It also seemed so unlikely, even in 2015, ten years after Storytel was founded. Back then Storytel was just getting into its stride in Sweden, and making its first tentative forays in the audiobook markets of other countries, somehow convincing publishers that the unlimited consumption model could actually pay.
Fast forward to 2020 and Storytel is in twenty markets, and plans to add twenty more over the next three years.
In Sweden the company dominates the publishing landscape with its eclectic mix of print, digital and streaming options, and a philosophy of giving consumers choices.
But it’s not alone. Bookbeat, Nextory and smaller players are all fighting for this small but lucrative digital market of 9.6 million internet users, and what we are seeing is something the world’s publishers ought to be studying carefully.
Last year digital streaming took as much as 48% of the book market. That’s 48% of the countable book market, not the entire book market – some sales sectors won’t be included, so we can allow 48% as generous.

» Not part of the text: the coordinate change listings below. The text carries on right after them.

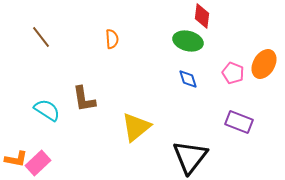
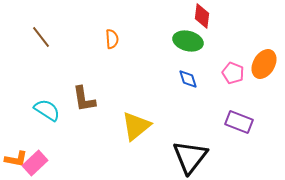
yellow triangle: moved 1 px up
pink rectangle: moved 3 px left
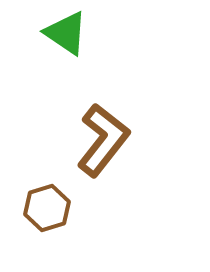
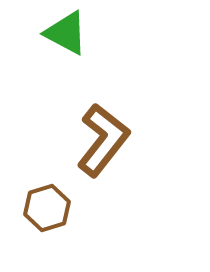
green triangle: rotated 6 degrees counterclockwise
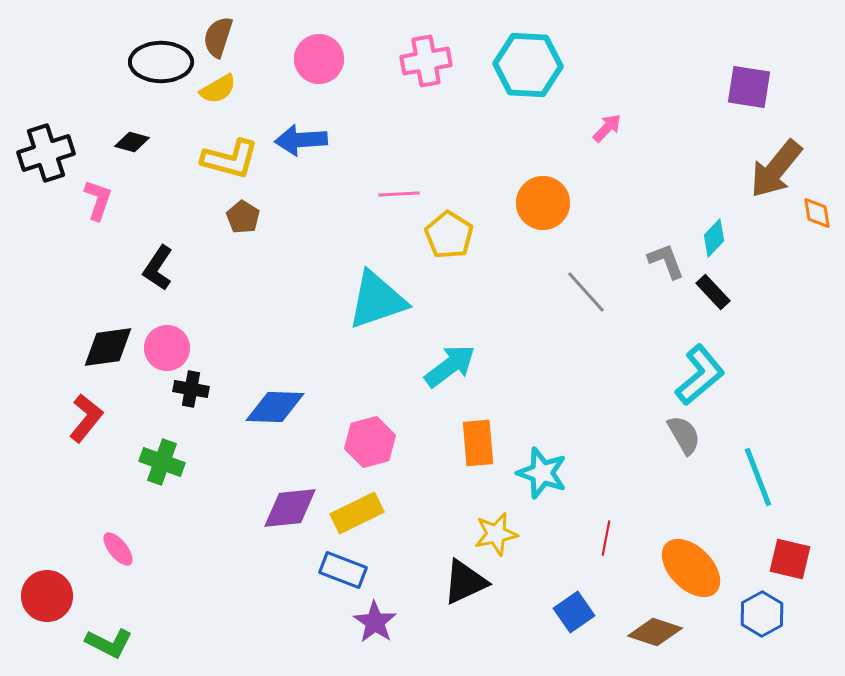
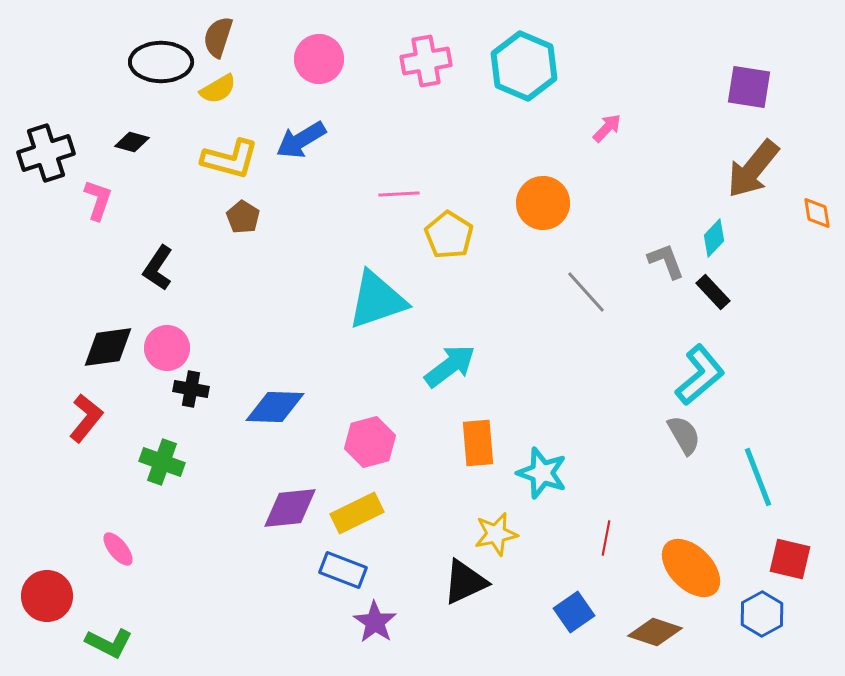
cyan hexagon at (528, 65): moved 4 px left, 1 px down; rotated 20 degrees clockwise
blue arrow at (301, 140): rotated 27 degrees counterclockwise
brown arrow at (776, 169): moved 23 px left
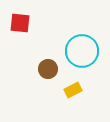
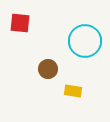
cyan circle: moved 3 px right, 10 px up
yellow rectangle: moved 1 px down; rotated 36 degrees clockwise
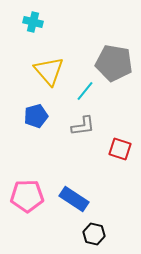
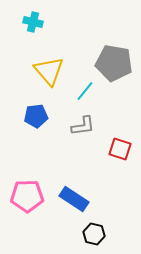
blue pentagon: rotated 10 degrees clockwise
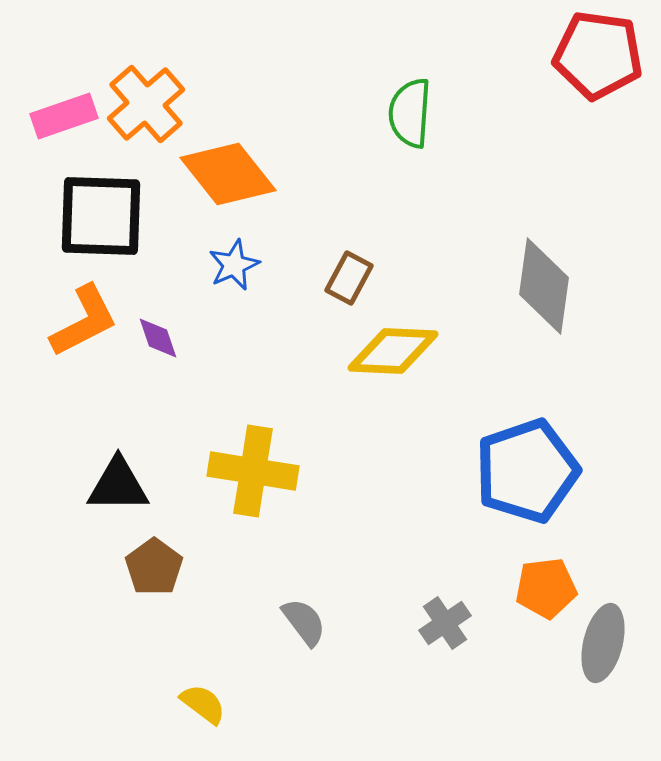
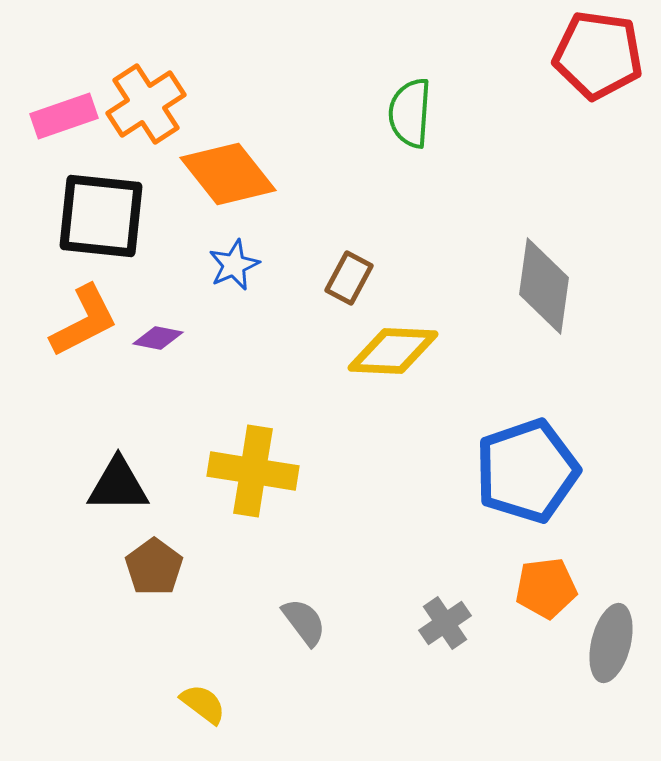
orange cross: rotated 8 degrees clockwise
black square: rotated 4 degrees clockwise
purple diamond: rotated 60 degrees counterclockwise
gray ellipse: moved 8 px right
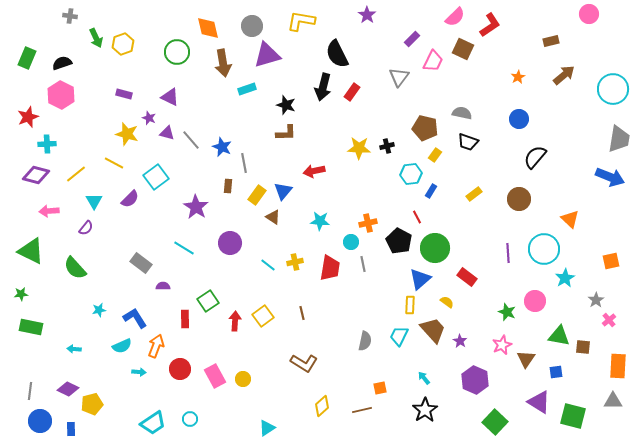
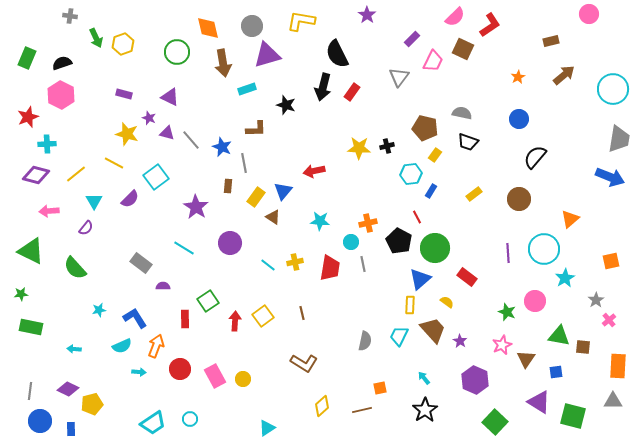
brown L-shape at (286, 133): moved 30 px left, 4 px up
yellow rectangle at (257, 195): moved 1 px left, 2 px down
orange triangle at (570, 219): rotated 36 degrees clockwise
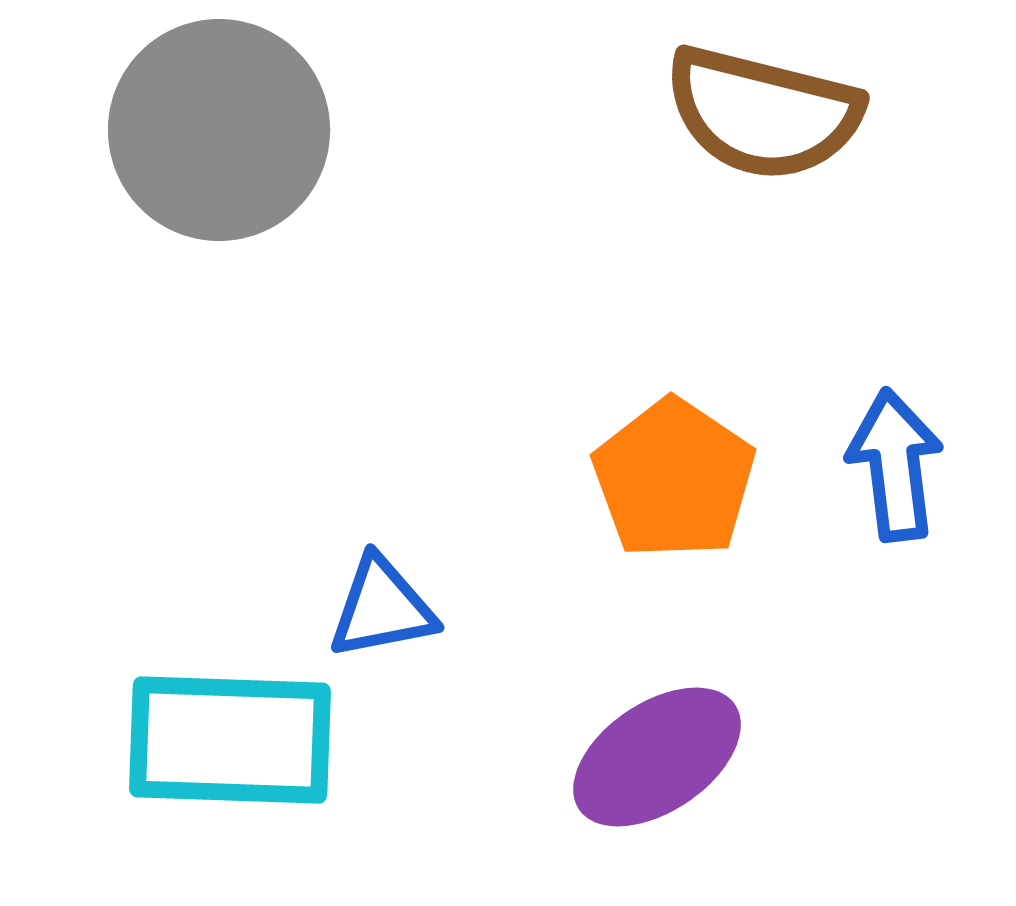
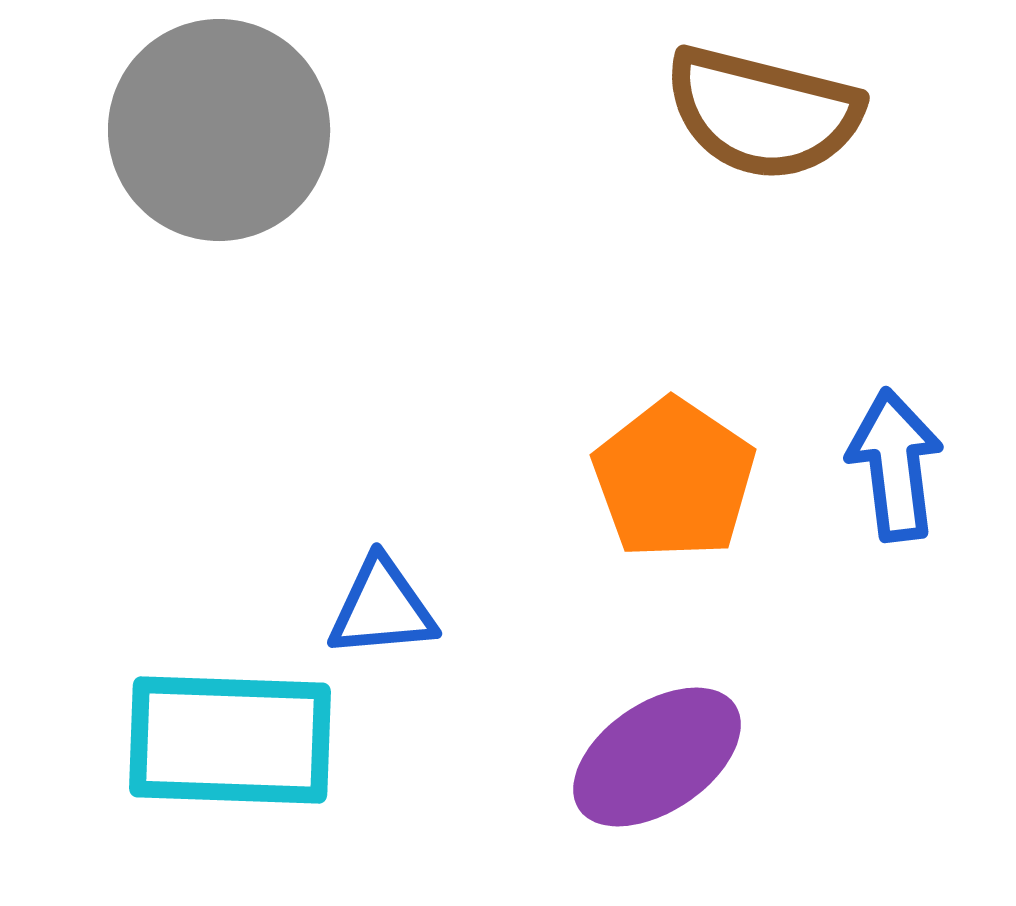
blue triangle: rotated 6 degrees clockwise
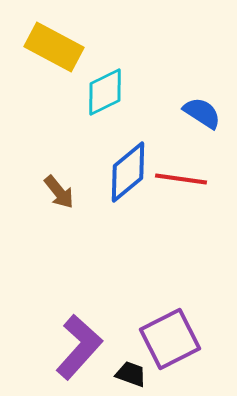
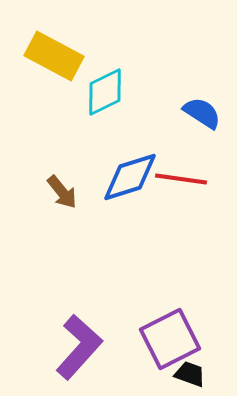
yellow rectangle: moved 9 px down
blue diamond: moved 2 px right, 5 px down; rotated 22 degrees clockwise
brown arrow: moved 3 px right
black trapezoid: moved 59 px right
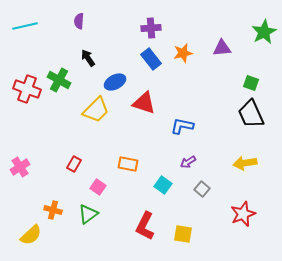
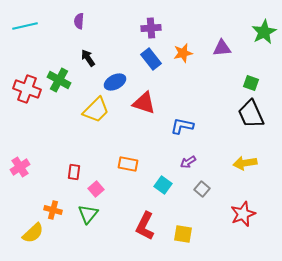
red rectangle: moved 8 px down; rotated 21 degrees counterclockwise
pink square: moved 2 px left, 2 px down; rotated 14 degrees clockwise
green triangle: rotated 15 degrees counterclockwise
yellow semicircle: moved 2 px right, 2 px up
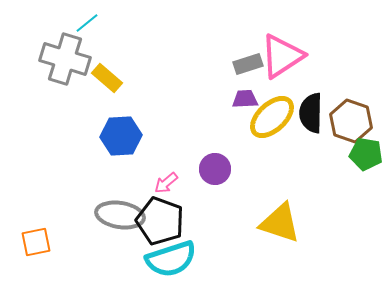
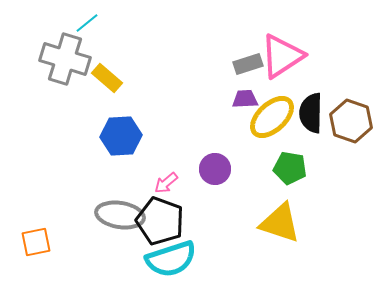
green pentagon: moved 76 px left, 14 px down
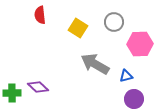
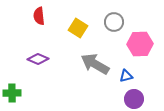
red semicircle: moved 1 px left, 1 px down
purple diamond: moved 28 px up; rotated 20 degrees counterclockwise
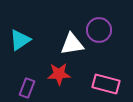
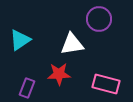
purple circle: moved 11 px up
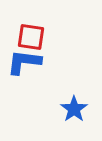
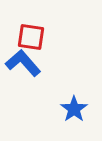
blue L-shape: moved 1 px left, 1 px down; rotated 42 degrees clockwise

But by any measure this is serious stiff.
Print sales continue to slide as digital gathers momentum, and a tipping point looms where print production simply becomes commercially unviable for some sectors, which in turn will accelerate the shift to digital streaming among consumers already more than comfortable with digital reading and listening.
It’s a nightmare scenario for the many western publishers that cling to their twentieth century à la carte print model, and we’ve seen already this past decade how some publishers were willing to artificially inflate ebook prices to stop the ascendancy of digital.
Today Sweden. Tomorrow the USA…
But this is not about publishers’ Luddite tendencies. Publishers have shown themselves mostly willing to embrace digital. Rather this is about two different book economies.
On the one hand we have the Nordic nations – home to keen readers with plenty of spending power and comfortable with digital.
And on the other hand we have the big western publishing nations like the USA and UK, also home to keen readers with plenty of spending power and also comfortable with digital.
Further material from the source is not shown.